Give back every line of the material below that has the string "החזקה".

=== RECORD EXCERPTS ===

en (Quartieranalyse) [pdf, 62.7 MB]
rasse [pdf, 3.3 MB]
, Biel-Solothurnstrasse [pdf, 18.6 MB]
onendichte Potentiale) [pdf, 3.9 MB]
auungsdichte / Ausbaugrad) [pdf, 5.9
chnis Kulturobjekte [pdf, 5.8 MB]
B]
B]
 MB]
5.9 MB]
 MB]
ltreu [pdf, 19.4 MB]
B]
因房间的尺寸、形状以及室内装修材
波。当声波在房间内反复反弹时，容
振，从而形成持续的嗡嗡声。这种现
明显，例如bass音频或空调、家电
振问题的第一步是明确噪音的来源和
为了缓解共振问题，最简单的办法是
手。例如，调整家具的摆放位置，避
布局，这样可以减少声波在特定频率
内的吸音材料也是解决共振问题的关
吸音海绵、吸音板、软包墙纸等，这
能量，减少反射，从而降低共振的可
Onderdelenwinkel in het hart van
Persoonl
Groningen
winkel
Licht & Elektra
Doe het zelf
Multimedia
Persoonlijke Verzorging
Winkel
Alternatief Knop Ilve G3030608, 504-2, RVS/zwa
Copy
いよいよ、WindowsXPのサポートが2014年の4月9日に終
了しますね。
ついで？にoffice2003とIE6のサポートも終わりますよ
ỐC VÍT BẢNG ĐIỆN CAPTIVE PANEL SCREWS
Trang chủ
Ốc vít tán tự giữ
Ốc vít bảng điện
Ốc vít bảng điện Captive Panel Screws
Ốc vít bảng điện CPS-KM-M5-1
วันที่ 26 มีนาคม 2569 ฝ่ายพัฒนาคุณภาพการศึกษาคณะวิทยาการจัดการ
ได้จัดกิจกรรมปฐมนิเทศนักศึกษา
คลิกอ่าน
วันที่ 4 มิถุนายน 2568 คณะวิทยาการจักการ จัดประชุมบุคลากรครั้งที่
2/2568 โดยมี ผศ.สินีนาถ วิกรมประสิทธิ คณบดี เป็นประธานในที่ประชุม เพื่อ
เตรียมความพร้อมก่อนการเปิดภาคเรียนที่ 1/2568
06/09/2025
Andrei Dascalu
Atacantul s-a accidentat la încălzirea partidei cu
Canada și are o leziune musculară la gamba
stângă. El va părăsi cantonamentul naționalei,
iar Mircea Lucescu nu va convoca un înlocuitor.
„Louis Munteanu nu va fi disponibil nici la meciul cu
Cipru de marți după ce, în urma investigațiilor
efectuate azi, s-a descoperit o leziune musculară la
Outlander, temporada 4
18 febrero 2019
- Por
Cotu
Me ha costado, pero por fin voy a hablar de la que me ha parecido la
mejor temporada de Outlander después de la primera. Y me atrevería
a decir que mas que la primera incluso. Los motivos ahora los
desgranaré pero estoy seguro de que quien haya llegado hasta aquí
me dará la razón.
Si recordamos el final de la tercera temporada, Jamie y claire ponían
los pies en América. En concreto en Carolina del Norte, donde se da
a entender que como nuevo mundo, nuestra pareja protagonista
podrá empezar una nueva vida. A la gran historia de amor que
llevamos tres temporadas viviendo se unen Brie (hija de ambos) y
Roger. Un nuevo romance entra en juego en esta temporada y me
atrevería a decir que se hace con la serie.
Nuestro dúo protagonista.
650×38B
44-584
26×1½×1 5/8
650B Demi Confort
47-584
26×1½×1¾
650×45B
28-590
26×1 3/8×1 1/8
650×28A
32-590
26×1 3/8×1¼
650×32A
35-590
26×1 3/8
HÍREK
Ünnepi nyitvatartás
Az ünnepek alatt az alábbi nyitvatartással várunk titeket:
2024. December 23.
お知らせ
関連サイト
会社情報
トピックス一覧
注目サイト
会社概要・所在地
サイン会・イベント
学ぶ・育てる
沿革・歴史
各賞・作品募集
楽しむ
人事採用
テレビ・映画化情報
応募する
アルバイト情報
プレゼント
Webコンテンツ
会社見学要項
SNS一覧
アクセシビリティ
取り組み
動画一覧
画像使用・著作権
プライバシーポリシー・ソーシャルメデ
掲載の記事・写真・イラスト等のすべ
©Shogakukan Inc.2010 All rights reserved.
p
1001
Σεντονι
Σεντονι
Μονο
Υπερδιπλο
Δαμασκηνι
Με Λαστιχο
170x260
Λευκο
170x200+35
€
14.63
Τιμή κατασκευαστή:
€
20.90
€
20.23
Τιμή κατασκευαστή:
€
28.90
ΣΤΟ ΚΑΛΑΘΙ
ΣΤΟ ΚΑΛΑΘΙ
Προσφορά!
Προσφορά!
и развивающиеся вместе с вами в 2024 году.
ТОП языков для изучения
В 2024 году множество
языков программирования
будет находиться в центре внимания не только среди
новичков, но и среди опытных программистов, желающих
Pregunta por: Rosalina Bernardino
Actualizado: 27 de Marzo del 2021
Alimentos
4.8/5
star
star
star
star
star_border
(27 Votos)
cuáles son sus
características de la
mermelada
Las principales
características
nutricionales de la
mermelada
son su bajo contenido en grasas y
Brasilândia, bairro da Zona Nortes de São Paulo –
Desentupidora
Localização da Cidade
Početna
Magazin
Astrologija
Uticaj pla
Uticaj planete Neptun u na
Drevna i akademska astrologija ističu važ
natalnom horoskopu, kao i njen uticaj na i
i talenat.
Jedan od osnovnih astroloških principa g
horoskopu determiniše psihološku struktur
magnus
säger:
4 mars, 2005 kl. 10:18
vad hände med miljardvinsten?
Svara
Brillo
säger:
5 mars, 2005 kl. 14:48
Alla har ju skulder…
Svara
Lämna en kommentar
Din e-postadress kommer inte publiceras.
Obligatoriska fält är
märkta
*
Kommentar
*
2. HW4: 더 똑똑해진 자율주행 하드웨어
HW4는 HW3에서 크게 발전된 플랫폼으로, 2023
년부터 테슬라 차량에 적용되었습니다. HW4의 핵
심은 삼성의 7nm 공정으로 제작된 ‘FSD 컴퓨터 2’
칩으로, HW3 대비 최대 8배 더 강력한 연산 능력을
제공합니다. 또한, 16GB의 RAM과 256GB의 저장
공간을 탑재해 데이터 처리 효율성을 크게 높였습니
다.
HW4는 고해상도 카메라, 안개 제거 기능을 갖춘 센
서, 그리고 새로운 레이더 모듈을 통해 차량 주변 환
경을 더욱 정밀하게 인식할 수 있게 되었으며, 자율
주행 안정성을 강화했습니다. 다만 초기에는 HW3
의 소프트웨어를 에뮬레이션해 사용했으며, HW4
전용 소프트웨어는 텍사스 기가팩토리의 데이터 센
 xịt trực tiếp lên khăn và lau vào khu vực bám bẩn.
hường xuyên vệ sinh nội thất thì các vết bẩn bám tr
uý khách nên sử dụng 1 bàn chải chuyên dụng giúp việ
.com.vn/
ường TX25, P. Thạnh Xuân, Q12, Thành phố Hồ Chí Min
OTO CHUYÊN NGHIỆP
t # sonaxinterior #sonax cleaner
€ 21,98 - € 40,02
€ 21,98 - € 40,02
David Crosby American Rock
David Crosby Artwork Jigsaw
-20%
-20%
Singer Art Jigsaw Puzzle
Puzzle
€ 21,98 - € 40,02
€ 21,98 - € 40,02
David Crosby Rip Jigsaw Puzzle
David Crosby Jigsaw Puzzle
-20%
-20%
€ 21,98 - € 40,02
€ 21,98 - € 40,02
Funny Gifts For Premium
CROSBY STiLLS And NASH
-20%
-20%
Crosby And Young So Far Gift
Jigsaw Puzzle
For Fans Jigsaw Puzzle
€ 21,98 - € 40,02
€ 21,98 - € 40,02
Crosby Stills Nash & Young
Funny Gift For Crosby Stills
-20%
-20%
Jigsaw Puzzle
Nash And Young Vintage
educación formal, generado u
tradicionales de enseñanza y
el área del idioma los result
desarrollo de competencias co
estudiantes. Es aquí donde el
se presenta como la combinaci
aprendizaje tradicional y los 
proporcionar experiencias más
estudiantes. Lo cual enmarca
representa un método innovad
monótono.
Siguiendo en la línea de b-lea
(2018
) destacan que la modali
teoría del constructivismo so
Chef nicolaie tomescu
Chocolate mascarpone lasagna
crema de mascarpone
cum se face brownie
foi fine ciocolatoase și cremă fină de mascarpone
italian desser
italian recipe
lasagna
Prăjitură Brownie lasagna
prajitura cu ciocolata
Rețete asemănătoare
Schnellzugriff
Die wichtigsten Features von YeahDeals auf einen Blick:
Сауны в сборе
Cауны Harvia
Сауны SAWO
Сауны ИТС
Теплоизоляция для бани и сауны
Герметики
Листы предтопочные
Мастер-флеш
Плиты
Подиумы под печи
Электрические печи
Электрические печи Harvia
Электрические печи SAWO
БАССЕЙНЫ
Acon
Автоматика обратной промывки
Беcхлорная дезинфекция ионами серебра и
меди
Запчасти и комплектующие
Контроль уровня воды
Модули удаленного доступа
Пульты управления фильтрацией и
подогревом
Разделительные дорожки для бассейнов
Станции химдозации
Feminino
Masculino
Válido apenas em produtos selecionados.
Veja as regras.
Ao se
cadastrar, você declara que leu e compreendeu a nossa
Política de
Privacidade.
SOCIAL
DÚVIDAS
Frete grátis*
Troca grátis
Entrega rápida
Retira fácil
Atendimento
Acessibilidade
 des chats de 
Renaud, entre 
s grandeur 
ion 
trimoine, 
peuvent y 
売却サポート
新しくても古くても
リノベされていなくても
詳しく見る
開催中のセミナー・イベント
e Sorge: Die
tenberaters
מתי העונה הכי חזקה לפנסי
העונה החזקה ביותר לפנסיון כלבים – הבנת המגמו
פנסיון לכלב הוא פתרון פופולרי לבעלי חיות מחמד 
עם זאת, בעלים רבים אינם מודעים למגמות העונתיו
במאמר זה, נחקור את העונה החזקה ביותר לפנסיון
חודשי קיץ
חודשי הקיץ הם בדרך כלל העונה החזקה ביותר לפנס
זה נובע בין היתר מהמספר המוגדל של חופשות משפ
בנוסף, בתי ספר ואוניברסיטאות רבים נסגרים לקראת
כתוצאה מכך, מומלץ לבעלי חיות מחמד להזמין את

===

WRITTEN RESPONSE:
העונה החזקה ביותר לפנסיון כלבים – הבנת המגמו
במאמר זה, נחקור את העונה החזקה ביותר לפנסיון
חודשי הקיץ הם בדרך כלל העונה החזקה ביותר לפנס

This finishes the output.